Comment (2015-08-31 for -00)
No email
send info
Thanks for addressing the SecDir review comments (in progress, should be in next revision).
https://www.ietf.org/mail-archive/web/secdir/current/msg05876.html

Alvaro Retana No Objection

Comment (2015-08-31 for -00)
No email
send info
[Personally, I believe having the IETF assign TLDs is a very slippery slope.  Of course, given rfc6761, that boat seems to have already sailed.]

1. I know there’s an update to the Security Considerations in progress..but I would like to point out an additional item:

Section 2 (The ".onion" Special-Use Domain Name) says that "human users are expected to recognize .onion names as having different security properties”.  While Tor users may have no issues with recognizing the .onion names, I don’t think it is sensible to expect that the average Internet user will be able to clearly identify them as special, much less understand their properties.  Also, the Security Considerations section says that “users must take special precautions to ensure that the .onion name they are communicating with is correct”, but none of those precautions are mentioned, nor what “correct” means (specially in light of the fact that part of "a .onion name is not intended to be human-meaningful”).  I would like to see some text in the Security Considerations around the risks that the average user may face if using a .onion addresses (or something that looks like one) through their browser (for example) — I realize that won’t necessarily help the average user (who probably will never know this document even exists), but I think it is important to call out.


2. References.  Given that Section 2 (The ".onion" Special-Use Domain Name) says that "Resolvers MUST…respond to requests…by resolving them according to [tor-rendezvous]…” I think that reference should be normative.  The same for the main Tor reference [Dingledine2004], which builds the base of why these are special names.


3. Nit.
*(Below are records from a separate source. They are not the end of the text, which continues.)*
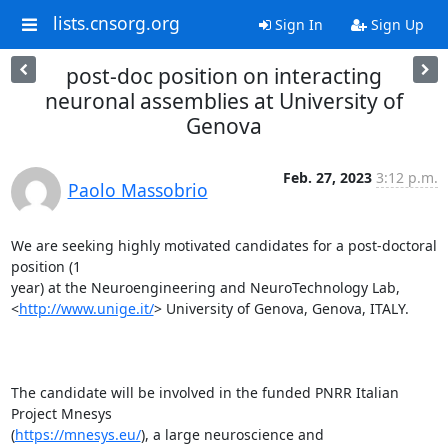
lists.cnsorg.org
Sign In
Sign Up
post-doc position on interacting
neuronal assemblies at University of
Genova
Feb. 27, 2023
3:12 p.m.
Paolo Massobrio
We are seeking highly motivated candidates for a post-doctoral 
position (1

year) at the Neuroengineering and NeuroTechnology Lab,

<
http://www.unige.it/
> University of Genova, Genova, ITALY.

The candidate will be involved in the funded PNRR Italian 
Project Mnesys

(
https://mnesys.eu/
), a large neuroscience and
Section 2 (The ".onion" Special-Use Domain Name)  s/either either/either

(Barry Leiba) Abstain

Comment (2015-09-01 for -00)
No email
send info
I believe the IETF shouldn't be involved with registering special-use TLDs for things that were used outside of IETF protocols, and should not be wading into territory that belongs to ICANN.  I know there are a bunch of other such TLDs that people/organizations would have us snag for them, and I very much want to avoid doing a batch of others.

That said, I well understand the deployed code involved and the importance of keeping things working in this case, and I don't want to stand in the way.  So I'm standing aside with an "Abstain" ballot.